TRUSWorthy: Toward Clinically Applicable Deep Learning for Confident Detection of Prostate Cancer in Micro-Ultrasound

from arxiv, accepted to IJCARS. This preprint has not undergone post-submission improvements or corrections. To access the Version of Record of this article, see the journal reference below

While deep learning methods have shown great promise in improving the effectiveness of prostate cancer (PCa) diagnosis by detecting suspicious lesions from trans-rectal ultrasound (TRUS), they must overcome multiple simultaneous challenges. There is high heterogeneity in tissue appearance, significant class imbalance in favor of benign examples, and scarcity in the number and quality of ground truth annotations available to train models. Failure to address even a single one of these problems can result in unacceptable clinical outcomes.We propose TRUSWorthy, a carefully designed, tuned, and integrated system for reliable PCa detection. Our pipeline integrates self-supervised learning, multiple-instance learning aggregation using transformers, random-undersampled boosting and ensembling: these address label scarcity, weak labels, class imbalance, and overconfidence, respectively. We train and rigorously evaluate our method using a large, multi-center dataset of micro-ultrasound data.
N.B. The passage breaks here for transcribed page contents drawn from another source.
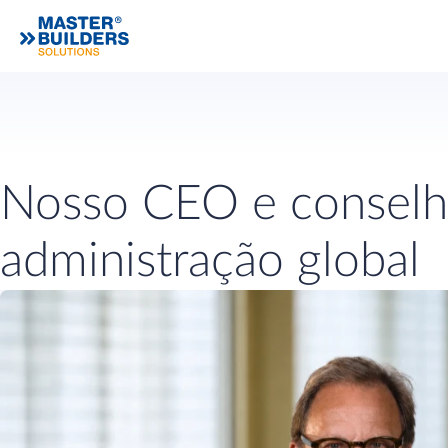
Nosso CEO e conselh
administração global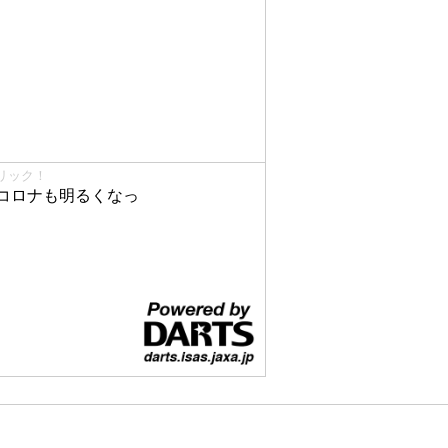
リック！
コロナも明るくなっ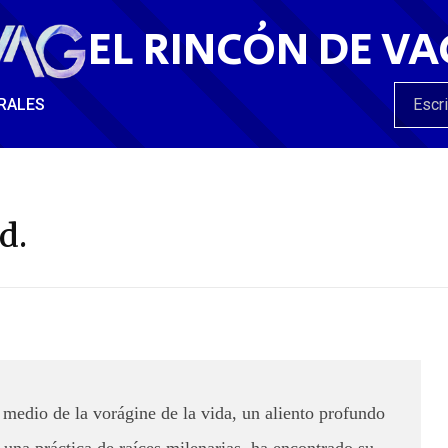
EL RINCÓN DE VA
RALES
d.
medio de la vorágine de la vida, un aliento profundo
, una práctica de raíces milenarias, ha encontrado su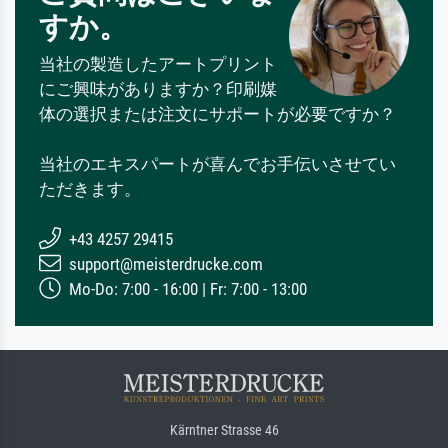
すか。
当社の製造したアートプリント
にご興味がありますか？印刷媒
体の選択または注文にサポートが必要ですか？
当社のエキスパートが喜んでお手伝いさせてい
ただきます。
+43 4257 29415
support@meisterdrucke.com
Mo-Do: 7:00 - 16:00 | Fr: 7:00 - 13:00
Kärntner Strasse 46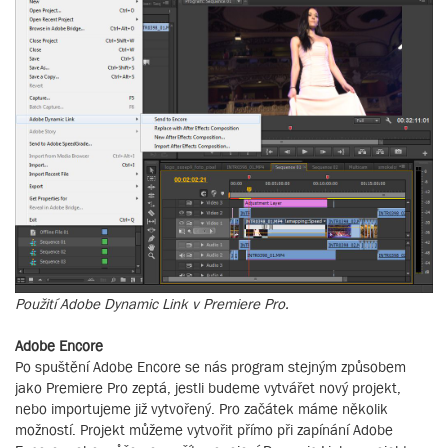
Použití Adobe Dynamic Link v Premiere Pro.
Adobe Encore
Po spuštění Adobe Encore se nás program stejným způsobem
jako Premiere Pro zeptá, jestli budeme vytvářet nový projekt,
nebo importujeme již vytvořený. Pro začátek máme několik
možností. Projekt můžeme vytvořit přímo při zapínání Adobe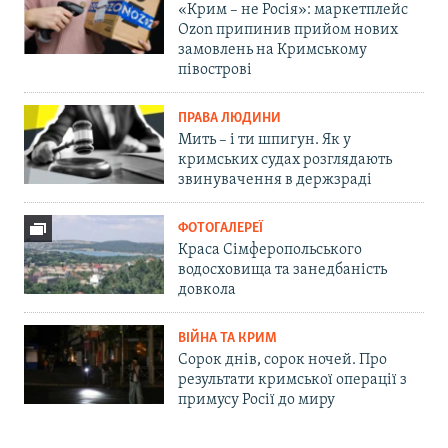
«Крим – не Росія»: маркетплейс
Ozon припинив прийом нових
замовлень на Кримському
півострові
ПРАВА ЛЮДИНИ
Мить – і ти шпигун. Як у
кримських судах розглядають
звинувачення в держзраді
ФОТОГАЛЕРЕЇ
Краса Сімферопольського
водосховища та занедбаність
довкола
ВІЙНА ТА КРИМ
Сорок днів, сорок ночей. Про
результати кримської операції з
примусу Росії до миру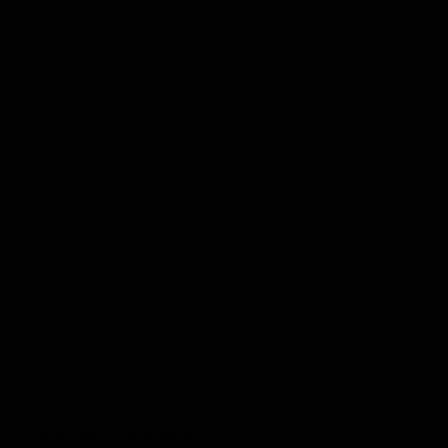
1. Direkter Alphakanal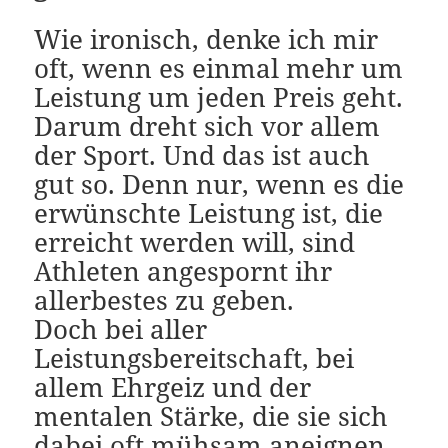
Wie ironisch, denke ich mir
oft, wenn es einmal mehr um
Leistung um jeden Preis geht.
Darum dreht sich vor allem
der Sport. Und das ist auch
gut so. Denn nur, wenn es die
erwünschte Leistung ist, die
erreicht werden will, sind
Athleten angespornt ihr
allerbestes zu geben.
Doch bei aller
Leistungsbereitschaft, bei
allem Ehrgeiz und der
mentalen Stärke, die sie sich
dabei oft mühsam aneignen,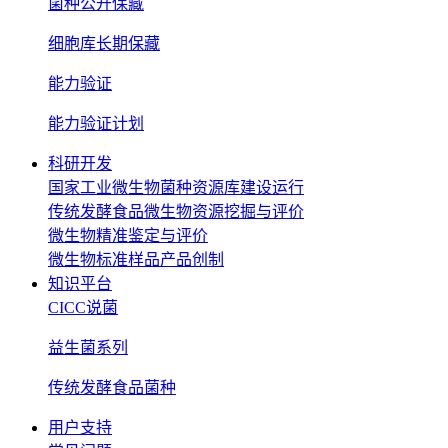
菌种公开保藏
细胞库长期保藏
能力验证
能力验证计划
科研开发
国家工业微生物菌种资源库建设运行
传统发酵食品微生物资源挖掘与评价
微生物精准鉴定与评价
微生物标准样品产品创制
知识平台
CICC说菌
益生菌系列
传统发酵食品菌种
用户支持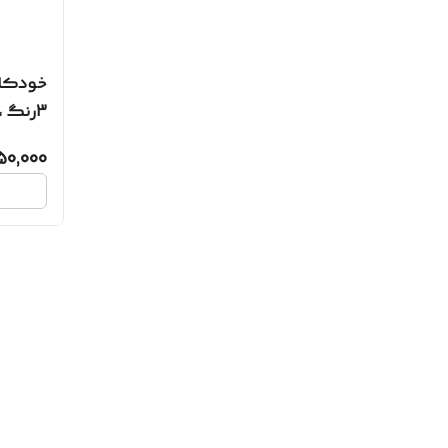
خودکار 
3رنگ ،آبی، مشکی ، سبز
50,000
Our method outperforms previous state-of-the-art deep learning methods in terms of accuracy and uncertainty calibration, with AUROC and balanced accuracy scores of 79.9% and 71.5%, respectively. On the top 20% of predictions with the highest confidence, we can achieve a balanced accuracy of up to 91%. The success of TRUSWorthy demonstrates the potential of integrated deep learning solutions to meet clinical needs in a highly challenging deployment setting, and is a significant step towards creating a trustworthy system for computer-assisted PCa diagnosis.
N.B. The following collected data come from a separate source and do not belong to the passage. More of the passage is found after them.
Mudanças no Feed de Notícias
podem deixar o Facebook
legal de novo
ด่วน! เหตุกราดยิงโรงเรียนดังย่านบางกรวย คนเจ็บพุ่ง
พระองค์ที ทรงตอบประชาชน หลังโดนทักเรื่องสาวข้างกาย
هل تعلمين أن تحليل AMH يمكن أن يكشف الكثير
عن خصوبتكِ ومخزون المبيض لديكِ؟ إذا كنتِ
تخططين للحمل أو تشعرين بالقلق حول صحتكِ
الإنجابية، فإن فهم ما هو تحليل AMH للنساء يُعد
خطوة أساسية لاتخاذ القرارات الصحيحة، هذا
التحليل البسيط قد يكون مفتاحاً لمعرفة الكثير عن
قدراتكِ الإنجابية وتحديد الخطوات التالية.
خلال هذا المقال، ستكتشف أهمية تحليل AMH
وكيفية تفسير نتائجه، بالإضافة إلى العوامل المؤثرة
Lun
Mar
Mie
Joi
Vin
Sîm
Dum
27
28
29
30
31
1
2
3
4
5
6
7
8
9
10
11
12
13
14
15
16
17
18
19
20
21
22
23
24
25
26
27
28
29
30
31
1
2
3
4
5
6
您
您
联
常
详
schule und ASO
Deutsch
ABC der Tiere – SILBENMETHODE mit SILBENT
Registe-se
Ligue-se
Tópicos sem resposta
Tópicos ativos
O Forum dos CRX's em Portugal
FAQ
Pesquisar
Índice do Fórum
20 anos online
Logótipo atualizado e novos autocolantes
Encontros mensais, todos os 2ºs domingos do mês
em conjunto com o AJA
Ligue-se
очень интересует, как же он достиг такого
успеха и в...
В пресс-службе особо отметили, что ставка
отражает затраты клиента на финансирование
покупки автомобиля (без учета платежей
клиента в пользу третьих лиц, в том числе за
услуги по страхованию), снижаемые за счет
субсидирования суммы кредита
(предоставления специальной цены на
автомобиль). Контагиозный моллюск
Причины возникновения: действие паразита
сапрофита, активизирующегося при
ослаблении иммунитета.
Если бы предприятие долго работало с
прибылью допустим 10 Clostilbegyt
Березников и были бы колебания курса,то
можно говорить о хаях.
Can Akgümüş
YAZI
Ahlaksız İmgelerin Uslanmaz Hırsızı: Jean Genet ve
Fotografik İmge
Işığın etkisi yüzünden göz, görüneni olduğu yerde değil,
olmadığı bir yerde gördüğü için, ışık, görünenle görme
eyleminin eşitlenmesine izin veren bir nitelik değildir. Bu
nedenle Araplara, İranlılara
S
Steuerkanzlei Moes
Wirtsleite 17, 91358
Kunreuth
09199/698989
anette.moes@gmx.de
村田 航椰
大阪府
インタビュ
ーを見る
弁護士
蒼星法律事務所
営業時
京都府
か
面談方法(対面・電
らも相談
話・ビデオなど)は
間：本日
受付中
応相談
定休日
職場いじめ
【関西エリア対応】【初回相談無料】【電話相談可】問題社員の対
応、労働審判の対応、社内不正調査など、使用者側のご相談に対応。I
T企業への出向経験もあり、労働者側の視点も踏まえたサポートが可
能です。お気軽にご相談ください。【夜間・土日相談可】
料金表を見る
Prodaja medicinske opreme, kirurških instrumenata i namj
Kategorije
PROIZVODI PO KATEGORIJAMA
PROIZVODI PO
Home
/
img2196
翻译：尽管深度学习方法通过从经直肠超声（TRUS）中检测可疑病灶，在提高前列腺癌（PCa）诊断效能方面展现出巨大潜力，但它们必须同时克服多重挑战。这包括组织外观的高度异质性、良性与恶性样本间显著的类别不平衡，以及可用于训练模型的真实标注在数量和质量上的稀缺性。未能解决其中任何一个问题都可能导致无法接受的临床结果。我们提出了TRUSWorthy，一个经过精心设计、调优和集成的系统，用于实现可靠的PCa检测。我们的流程整合了自监督学习、基于Transformer的多示例学习聚合、随机欠采样提升以及集成学习：这些方法分别应对了标注稀缺、弱标注、类别不平衡和模型过度自信的问题。我们使用一个大型、多中心的微超声数据集对方法进行了训练和严格评估。我们的方法在准确性和不确定性校准方面均优于先前最先进的深度学习方法，其AUROC和平衡准确率分别达到79.9%和71.5%。在置信度最高的前20%预测中，我们的平衡准确率可高达91%。TRUSWorthy的成功证明了集成深度学习解决方案在极具挑战性的部署场景中满足临床需求的潜力，是迈向构建可信赖的计算机辅助PCa诊断系统的重要一步。